Sometimes, I feed my kids cookies for breakfast. Today is Blue Friday, and we bought Seahawks coookies at Safeway last night. Why not.

Some days are for organic eggs and spinach omelets, that the kids make using math measurements.

Today, cookies and milk.

#parentingmyway

1/12/2015

"Wow, you are SuperMom!"

You've heard it before, or you've found yourself saying it to another Mom -- maybe one with more than one child, or one who seems to flow through the parenting river without so much as a stray strand of hair.

I finally decided to just throw in the towel and soak up the SuperMom comments. In fact, I went to the Tween section of Macy's, and raided the clearance rack of T-shirts, scoring a few gems.




Get superhero t-shirts for yourself and wear them in public, and a cape,or a bright purple wig, too, if you are the outgoing type. Takes the edge off the "You must be Supermom" comments. Why, yes, I am. You are, too.


1/06/2015

When to stop having kids!

I have seen many articles citing the do's and don'ts, pros and cons, of having more than one child.

I am often asked whether having one set of twins first make it easier or harder to decide whether to have another child, especially if you think you might have another set of twins? 

In my case, the joys and hardships of having twins, while my oldest son was only 17months old, convinced me that I did want to have another child.

In fact, I eagerly, secretly, hoped I'd have another set of twins.

In spite of the fact that I had very difficult pregnancies and grew super huge due to tons of swelling, I enjoyed every minute of it.

When the babies were born, my older 3 kids were thrilled and did everything to help and participate from day one.

Now that my youngest twins are 4, and the older set are 7 and my oldest is 8, things continue to be joyful, and hard of course.

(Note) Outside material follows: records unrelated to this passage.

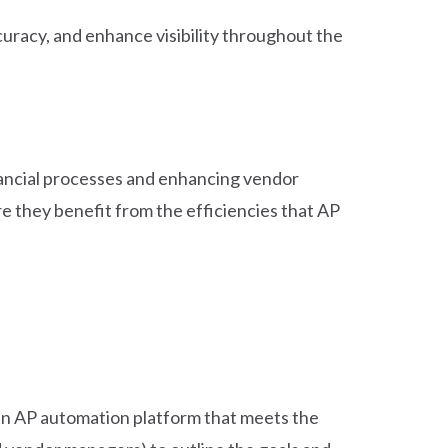
uracy, and enhance visibility throughout the
inancial processes and enhancing vendor
 they benefit from the efficiencies that AP
 an AP automation platform that meets the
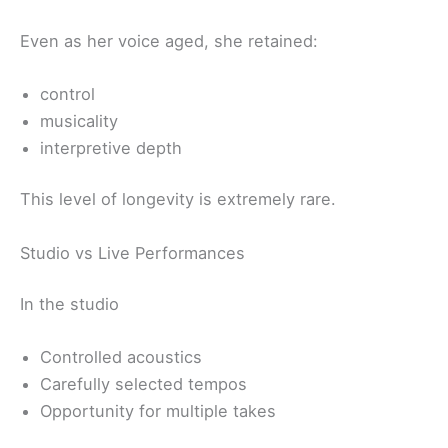
Even as her voice aged, she retained:
control
musicality
interpretive depth
This level of longevity is extremely rare.
Studio vs Live Performances
In the studio
Controlled acoustics
Carefully selected tempos
Opportunity for multiple takes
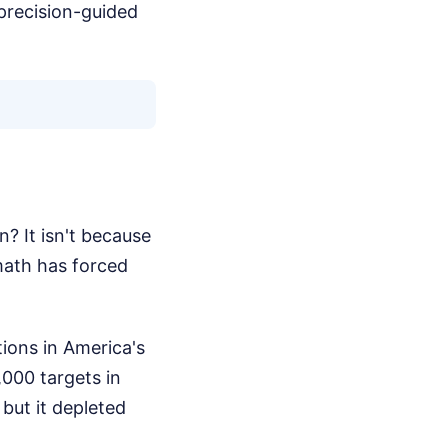
 precision-guided
? It isn't because
math has forced
tions in America's
,000 targets in
 but it depleted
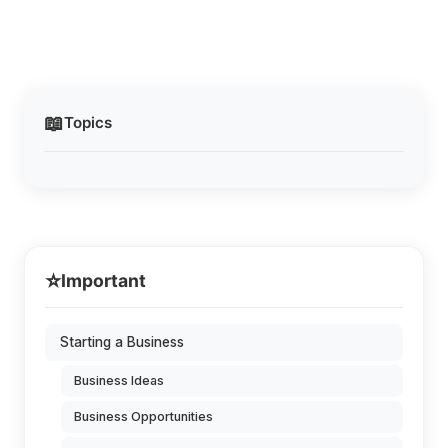
📖
Topics
⭐
Important
Starting a Business
Business Ideas
Business Opportunities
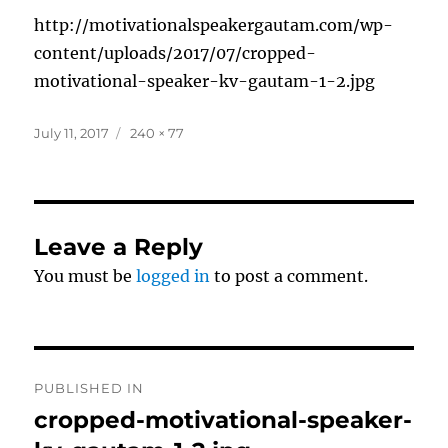
http://motivationalspeakergautam.com/wp-
content/uploads/2017/07/cropped-
motivational-speaker-kv-gautam-1-2.jpg
Posted
Full
July 11, 2017
240 × 77
on
size
Leave a Reply
You must be
logged in
to post a comment.
Post
PUBLISHED IN
navigation
cropped-motivational-speaker-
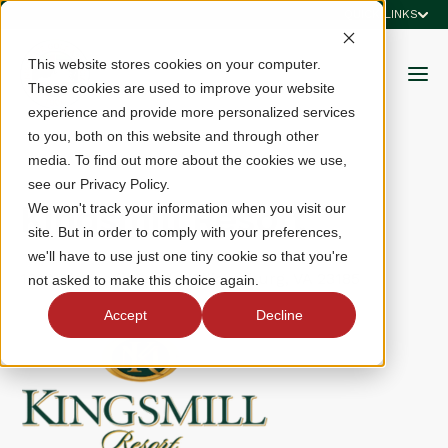
QUICK LINKS
This website stores cookies on your computer.
These cookies are used to improve your website
experience and provide more personalized services
to you, both on this website and through other
media. To find out more about the cookies we use,
see our Privacy Policy.
Kingsmill Resort
We won't track your information when you visit our
site. But in order to comply with your preferences,
we'll have to use just one tiny cookie so that you're
1010 Kingsmill Road, Williamsburg, VA 23185
not asked to make this choice again.
Accept
Decline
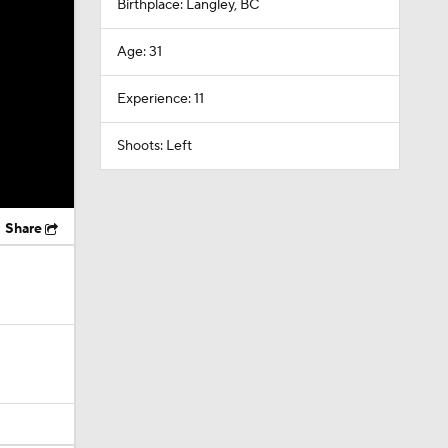
Birthplace: Langley, BC
Age: 31
Experience: 11
Shoots: Left
Share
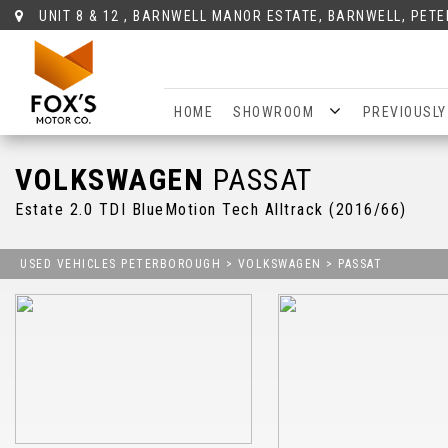
UNIT 8 & 12 , BARNWELL MANOR ESTATE, BARNWELL, PET
HOME
SHOWROOM
PREVIOUSLY
VOLKSWAGEN
PASSAT
Estate 2.0 TDI BlueMotion Tech Alltrack (2016/66)
USED VEHICLES PETERBOROUGH
>
VOLKSWAGEN
>
PASSAT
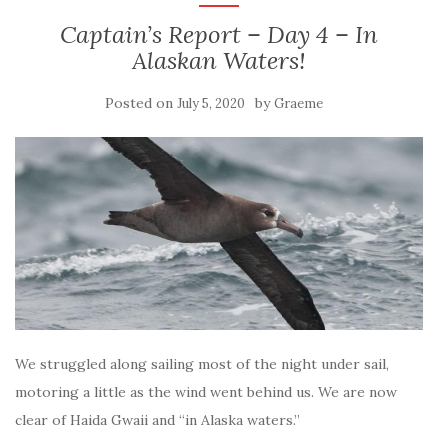
Captain’s Report – Day 4 – In
Alaskan Waters!
Posted on
by
July 5, 2020
Graeme
We struggled along sailing most of the night under sail,
motoring a little as the wind went behind us. We are now
clear of Haida Gwaii and “in Alaska waters.”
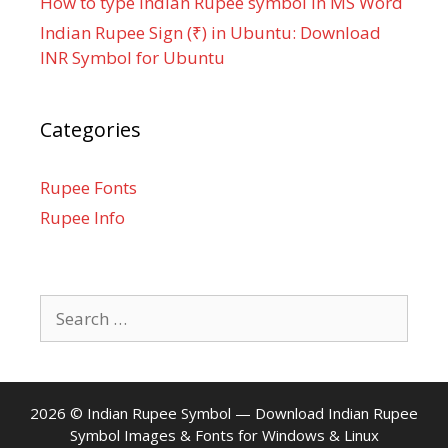
How to type Indian Rupee symbol in MS Word
Indian Rupee Sign (₹) in Ubuntu: Download
INR Symbol for Ubuntu
Categories
Rupee Fonts
Rupee Info
Search
for:
2026 ©
Indian Rupee Symbol
— Download Indian Rupee
Symbol Images & Fonts for Windows & Linux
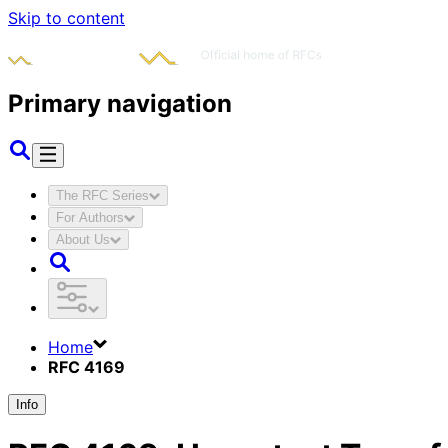
Skip to content
Primary navigation
The RFC Series
For Authors
About Us
Home
RFC 4169
Info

How to decide...well, for one thing, time between emails takes a lot longer. 

And, if you like to shower regularly, perhaps 2 or 3 kids is enough. But, there is a baby for each older twin to play with... depending on the ages of the kids.

My best tips today:

  1. Get a Floor Robot vacuum (Roomba) - the best game in the world is 'Ok kids, let's pick up everything off the floor so we can push the button on the vacuum and sit on the couch and giggle while it cleans". Worth.Every.Penny.
  2. Build your community now. Embrace the well-meaning people that ask if they can help. Yes, they can. Invite other people over and let the kids prepare for the playdate by cleaning and preparing snacks, while you and other parents sit and drink coffee.

8/20/2014

Lower the bar

You have heard it before. Lower the bar on expectations. 

Let's take that a step further - just put the bar on the floor and jump over it. In my world, this means letting dishes pile up and losing shoes in order to get to the playground in time to run laps before school. No one in my house has ever worn matching socks.
Contrary to advice from my former in-laws, I also decided not to 'Buy all white socks for everyone so no one will notice mismatched socks'. Life is colorful and doesn't always match. That is ok.